● **WORK REQUEST**
Review the material line by line. Identify and copy every line that contains the string "para".

● **RECORDS FOR PROCESSING**
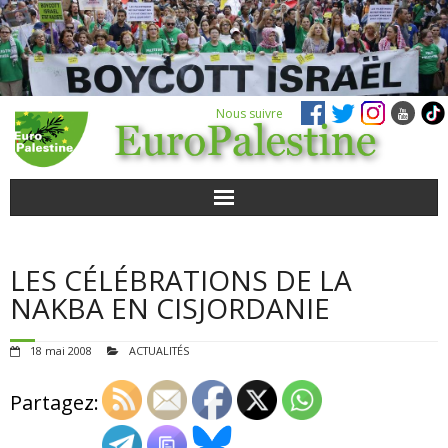
Nous suivre
ACTUALITÉS
LES CÉLÉBRATIONS DE LA
POUR AGIR
NAKBA EN CISJORDANIE
AGENDA
18 mai 2008
ACTUALITÉS
VIDÉOS
Partagez:
QUI SOMMES-NOUS ?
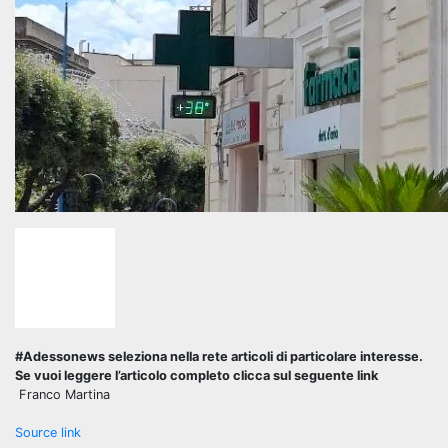
#Adessonews seleziona nella rete articoli di particolare interesse.
Se vuoi leggere l’articolo completo clicca sul seguente link
Franco Martina
Source link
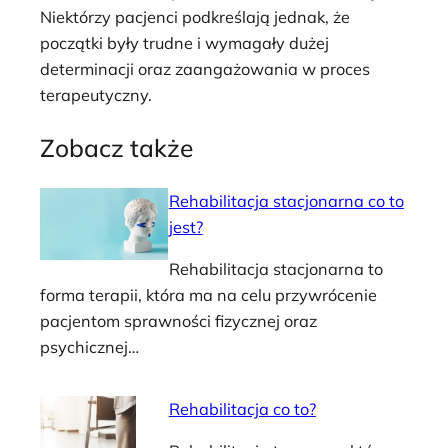
Niektórzy pacjenci podkreślają jednak, że
początki były trudne i wymagały dużej
determinacji oraz zaangażowania w proces
terapeutyczny.
Zobacz także
Rehabilitacja stacjonarna co to
jest?
Rehabilitacja stacjonarna to
forma terapii, która ma na celu przywrócenie
pacjentom sprawności fizycznej oraz
psychicznej…
Rehabilitacja co to?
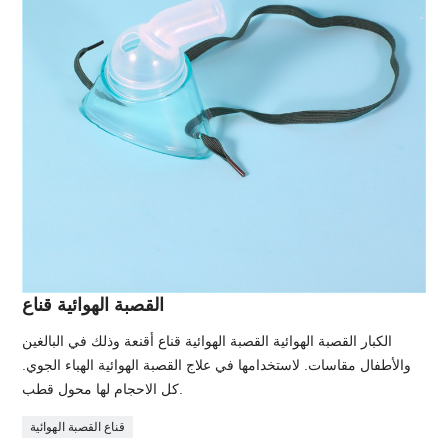
القصبة الهوائية قناع
الكبار القصبة الهوائية القصبة الهوائية قناع أقنعة وذلك في البالغين
والأطفال مقاسات. لاستخدامها في علاج القصبة الهوائية الهباء الجوي.
كل الاحجام لها محول قطب.
قناع القصبة الهوائية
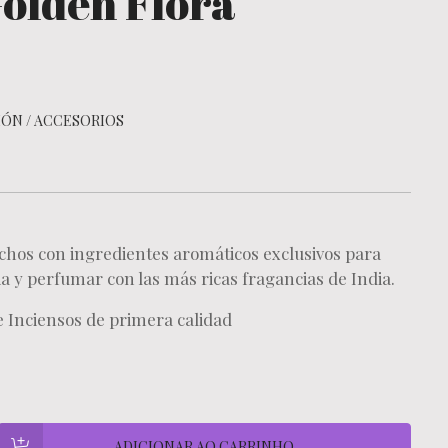
Golden Flora
IÓN
/
ACCESORIOS
chos con ingredientes aromáticos exclusivos para
ia y perfumar con las más ricas fragancias de India.
 Inciensos de primera calidad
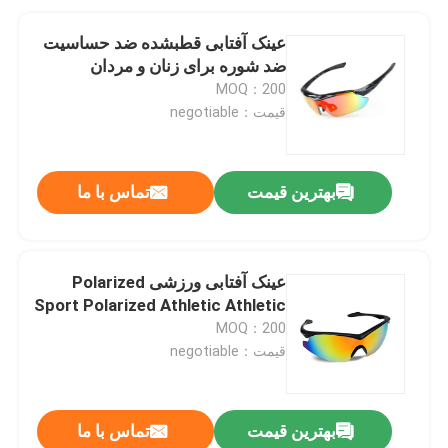
عینک آفتابی قطبشده ضد حساسیت
ضد شوره برای زنان و مردان
MOQ：200
قیمت：negotiable
بهترین قیمت
تماس با ما
عینک آفتابی ورزشی Polarized
Sport Polarized Athletic Athletic
MOQ：200
قیمت：negotiable
بهترین قیمت
تماس با ما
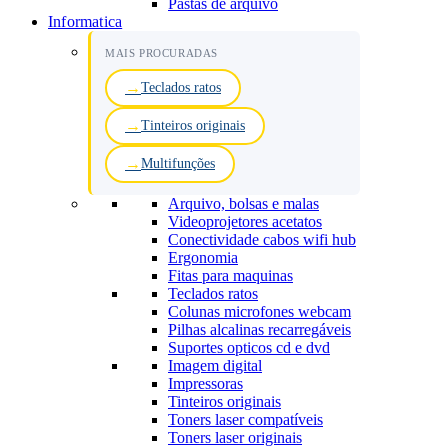
Pastas de arquivo
Informatica
MAIS PROCURADAS
Teclados ratos
Tinteiros originais
Multifunções
Arquivo, bolsas e malas
Videoprojetores acetatos
Conectividade cabos wifi hub
Ergonomia
Fitas para maquinas
Teclados ratos
Colunas microfones webcam
Pilhas alcalinas recarregáveis
Suportes opticos cd e dvd
Imagem digital
Impressoras
Tinteiros originais
Toners laser compatíveis
Toners laser originais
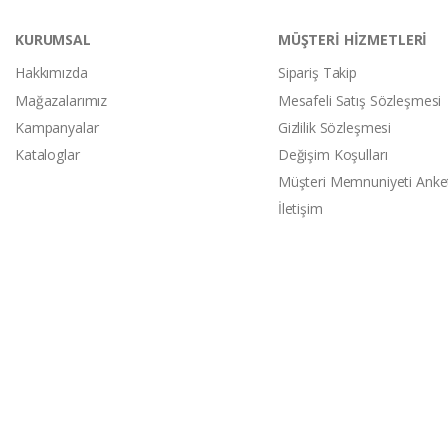
KURUMSAL
MÜŞTERİ HİZMETLERİ
Hakkımızda
Sipariş Takip
Mağazalarımız
Mesafeli Satış Sözleşmesi
Kampanyalar
Gizlilik Sözleşmesi
Kataloglar
Değişim Koşulları
Müşteri Memnuniyeti Anke
İletişim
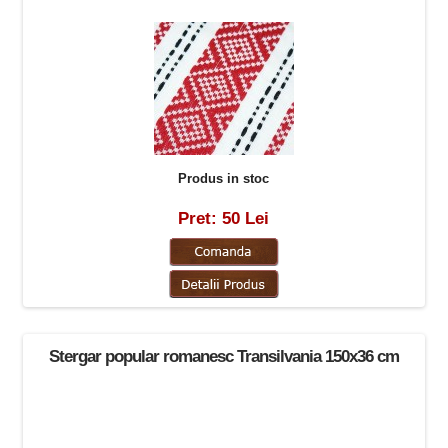
Produs in stoc
Pret: 50 Lei
Stergar popular romanesc Transilvania 150x36 cm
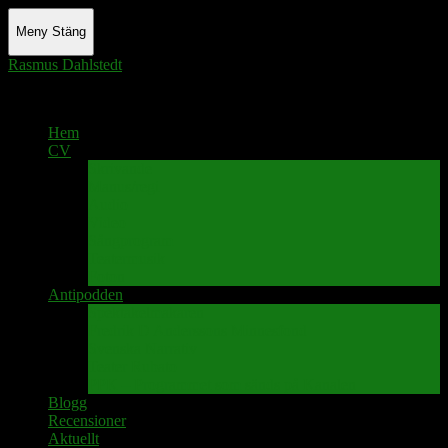
Meny
Stäng
Rasmus Dahlstedt
Actor - Writer - Singer - Podcaster
Hem
CV
Skrivande
Manus/regi
Audio
Video
Sångprogram
Teatermusik
Foton
Antipodden
Spektakelmakaren
Fredrik D Anderssons Minnesfond
Svenska Narrativ
Teater Rubato
PPK – Programmet som sänds på Kanalen
Blogg
Recensioner
Aktuellt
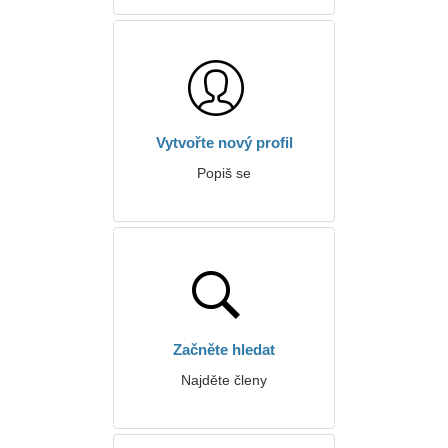
Vytvořte nový profil
Popiš se
Začněte hledat
Najděte členy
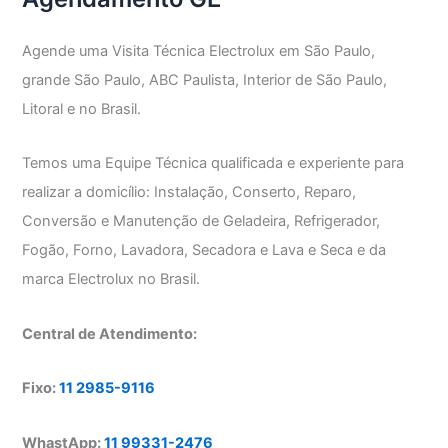
Agende uma Visita Técnica Electrolux em São Paulo,
grande São Paulo, ABC Paulista, Interior de São Paulo,
Litoral e no Brasil.
Temos uma Equipe Técnica qualificada e experiente para
realizar a domicílio: Instalação, Conserto, Reparo,
Conversão e Manutenção de Geladeira, Refrigerador,
Fogão, Forno, Lavadora, Secadora e Lava e Seca e da
marca Electrolux no Brasil.
Central de Atendimento:
Fixo:
11 2985-9116
WhastApp:
11 99331-2476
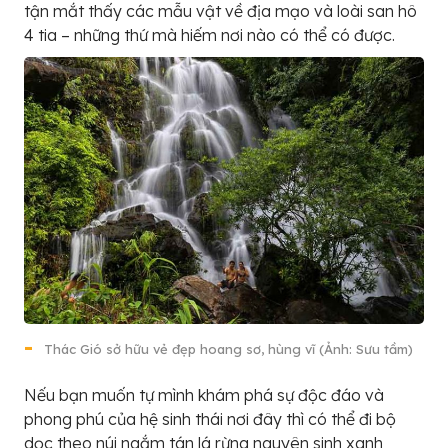
tận mắt thấy các mẫu vật về địa mạo và loài san hô
4 tia – những thứ mà hiếm nơi nào có thể có được.
Thác Gió sở hữu vẻ đẹp hoang sơ, hùng vĩ (Ảnh: Sưu tầm)
Nếu bạn muốn tự mình khám phá sự độc đáo và
phong phú của hệ sinh thái nơi đây thì có thể đi bộ
dọc theo núi ngắm tán lá rừng nguyên sinh xanh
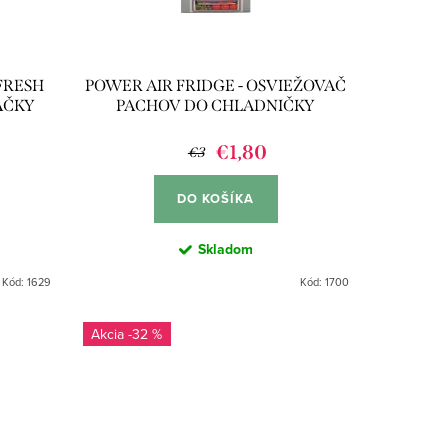
FRESH
POWER AIR FRIDGE - OSVIEŽOVAČ
AČKY
PACHOV DO CHLADNIČKY
€1,80
€3
DO KOŠÍKA
Skladom
Kód:
1629
Kód:
1700
-32 %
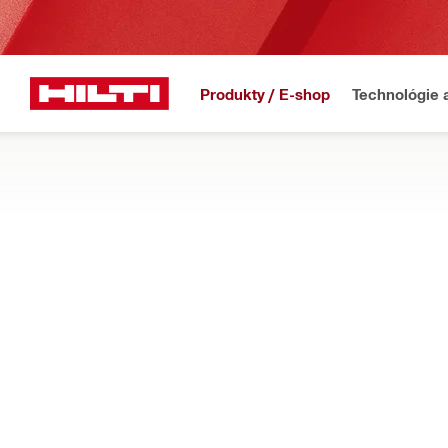
Produkty / E-shop
Technológie 
Prebi
Domov
Produkty
Elektrické náradie
VYTLÁČACIE PRÍSTROJE
Zistite, ako vám naše akumulátorové dávkovače tmelu, lepiaci
odpadu
Filter
Akumuláto
OBNOVIŤ VŠETKY FILTRE
Vytláčacie prístroje na lep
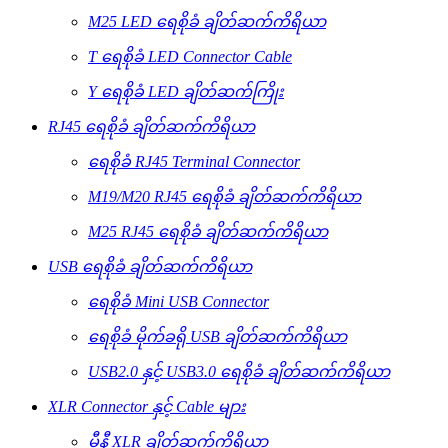
M25 LED ရေစိုခံ ချိတ်ဆက်ကိရိယာ
T ရေစိုခံ LED Connector Cable
Y ရေစိုခံ LED ချိတ်ဆက်ကြိုး
RJ45 ရေစိုခံ ချိတ်ဆက်ကိရိယာ
ရေစိုခံ RJ45 Terminal Connector
M19/M20 RJ45 ရေစိုခံ ချိတ်ဆက်ကိရိယာ
M25 RJ45 ရေစိုခံ ချိတ်ဆက်ကိရိယာ
USB ရေစိုခံ ချိတ်ဆက်ကိရိယာ
ရေစိုခံ Mini USB Connector
ရေစိုခံ မိုက်ခရို USB ချိတ်ဆက်ကိရိယာ
USB2.0 နှင့် USB3.0 ရေစိုခံ ချိတ်ဆက်ကိရိယာ
XLR Connector နှင့် Cable များ
မီနီ XLR ချိတ်ဆက်ကိရိယာ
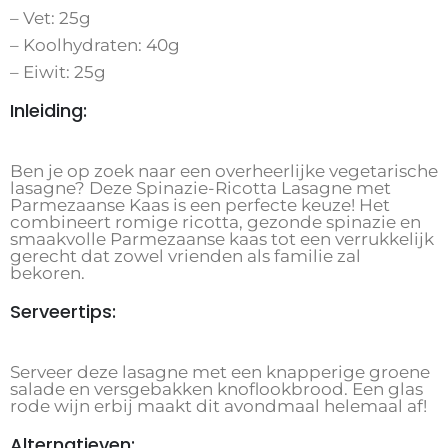
– Vet: 25g
– Koolhydraten: 40g
– Eiwit: 25g
Inleiding:
Ben je op zoek naar een overheerlijke vegetarische
lasagne? Deze Spinazie-Ricotta Lasagne met
Parmezaanse Kaas is een perfecte keuze! Het
combineert romige ricotta, gezonde spinazie en
smaakvolle Parmezaanse kaas tot een verrukkelijk
gerecht dat zowel vrienden als familie zal
bekoren.
Serveertips:
Serveer deze lasagne met een knapperige groene
salade en versgebakken knoflookbrood. Een glas
rode wijn erbij maakt dit avondmaal helemaal af!
Alternatieven:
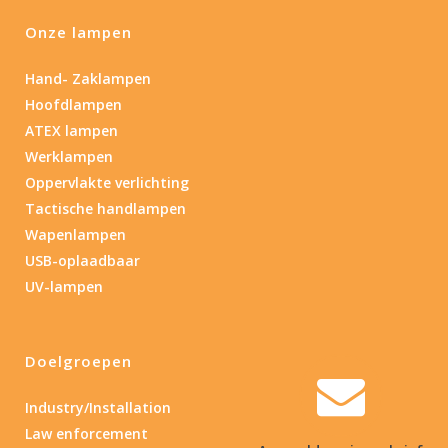
Onze lampen
Hand- Zaklampen
Hoofdlampen
ATEX lampen
Werklampen
Oppervlakte verlichting
Tactische handlampen
Wapenlampen
USB-oplaadbaar
UV-lampen
Doelgroepen
Industry/Installation
Law enforcement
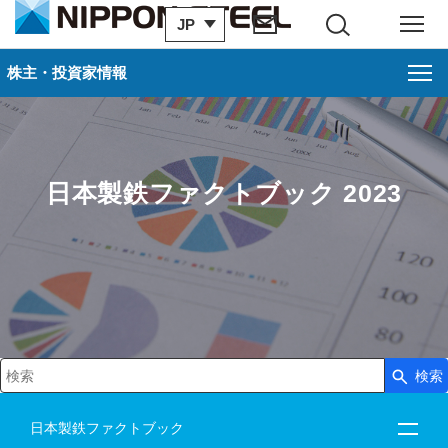
JP
サイト内検索
メニュー
株主・投資家情報
日本製鉄ファクトブック 2023
検索
検索キーワード入力
日本製鉄ファクトブック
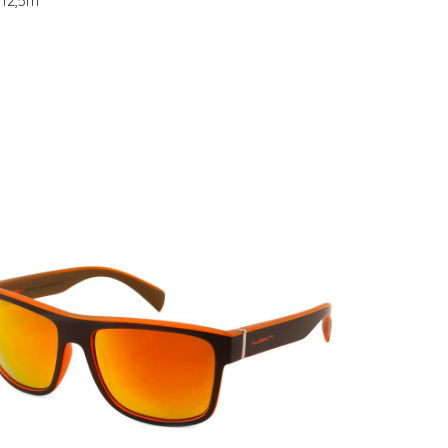
g12,5m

● **OUTPUT BELOW**
chos con ingredientes aromáticos exclusivos para
Fitas para maquinas
Temos uma Equipe Técnica qualificada e experiente para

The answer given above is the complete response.